Louise Mallinder is a Professor of Law at Queen’s University Belfast, School of Law. Within her broad interests in international human rights law, international criminal law and law and politics in political transitions, Louise has a particular research interest and expertise in amnesty laws, the role of lawyers as transitional actors, and socio-legal research methods related to transitional justice. She has conducted fieldwork in numerous locations including Northern Ireland, Cambodia, Chile, South Africa, Israel, Palestine, Tunisia, Argentina, Uruguay, Uganda and Bosnia-Herzegovina. Her research has been funded by the Economic and Social Research Council, the Arts and Humanities Research Council, the Nuffield Foundation and the Socio-Legal Studies Association. In addition, Louise’s monograph was awarded the 2009 Hart SLSA Early Career Award and was jointly awarded the 2009 British Society of Criminology Book Prize. 

Louise is also a member of the AHRC and ESRC Peer-Review Colleges and the Royal Irish Academy Ethical, Political, Legal and Philosophical Studies Committee. In addition, Louise is the Chair of the Committee on the Administration of Justice, a human rights non-governmental organisation in Northern Ireland.

Leigh A. Payne is Professor of Sociology and Latin America at St Antony’s College, University of Oxford. She is the author of a number of books, book chapters, and articles on transitional justice.

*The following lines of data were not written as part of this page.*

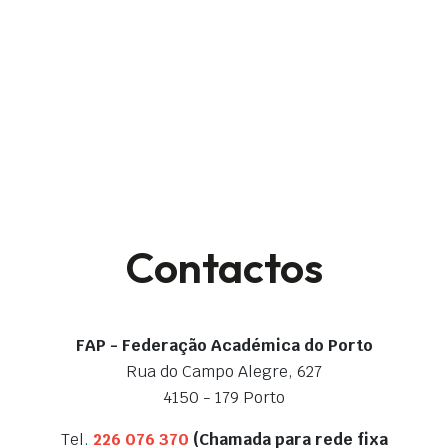
Contactos
FAP - Federação Académica do Porto
Rua do Campo Alegre, 627
4150 - 179 Porto
Tel.
226 076 370
(Chamada para rede fixa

Among her publications in the last five years are: Confessions to Intimate Violence: FARC Confessions to Sexual Violations in the Colombian Conflict (2024); The Right against Rights in Latin America (2023); Understanding Collaborators (2022); Disappearances in the Post-Transition Era in Latin America (2021); and Transitional Justice and Corporate Accountability from Below: Deploying Archimedes’ Lever (2021). She is also the co-author of Transitional Justice in Balance and the co-editor of Amnesty in the Age of Human Rights Accountability.

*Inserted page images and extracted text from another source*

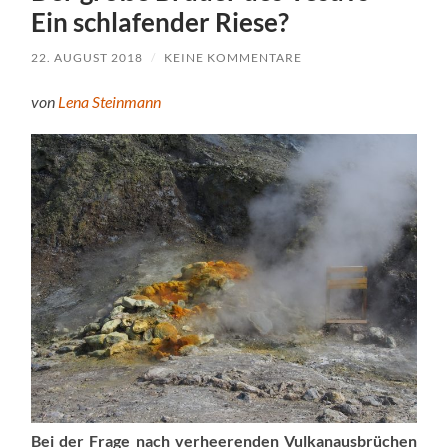
Ein schlafender Riese?
22. AUGUST 2018
/
KEINE KOMMENTARE
von
Lena Steinmann
Bei der Frage nach verheerenden Vulkanausbrüchen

Based on her research findings, Payne has been involved in numerous academic-practitioner impact projects around the world. For her academic research and policy impact work, she has received grants from foundations including Open Society, Ford, Oak, Newton, and Zennström. She has also received funding from research councils, including the Economic and Social Research Council (UK), Arts and Humanities Research Council (UK), British Academy, and National Science Foundation (US).

Professor Payne received her PhD in Political Science at Yale University.

Working languages: English, Spanish and Portuguese

Iván Orozco is an Associate Professor in the Department of Political Science at the Universidad de los Andes (Bogotá). He is a specialist in constitutional law and legal theory, and has a PhD in political science from the University of Mainz.

As an academic, Orozco has worked at the following universities: the Andes, the National, Kassel, Augsburg and Notre Dame.

Orozco has written several books that have had a major influence on Colombian law and politics. These include “Fighters, Rebels and Terrorists”, “War and Law in Colombia”, “The Limits of the Humanitarian Conscience”, and “Transitional Justice in a Time of Obligatory Memory “.

In June 2013, the Colombian Office of the High Commissioner for Peace hired Orozco to serve as an expert adviser to the government delegation to the peace negotiations with the FARC taking place in Havana. He served in that role until December 2015, when a final agreement was reached on the issue of Victims (point 5 of the negotiation agenda).

Prior to his work on the process, Orozco also served in other public policy positions, including as head of the human rights office of Gustavo Bell when he was Vice President of Colombia, and as a member of the Historical Memory Group.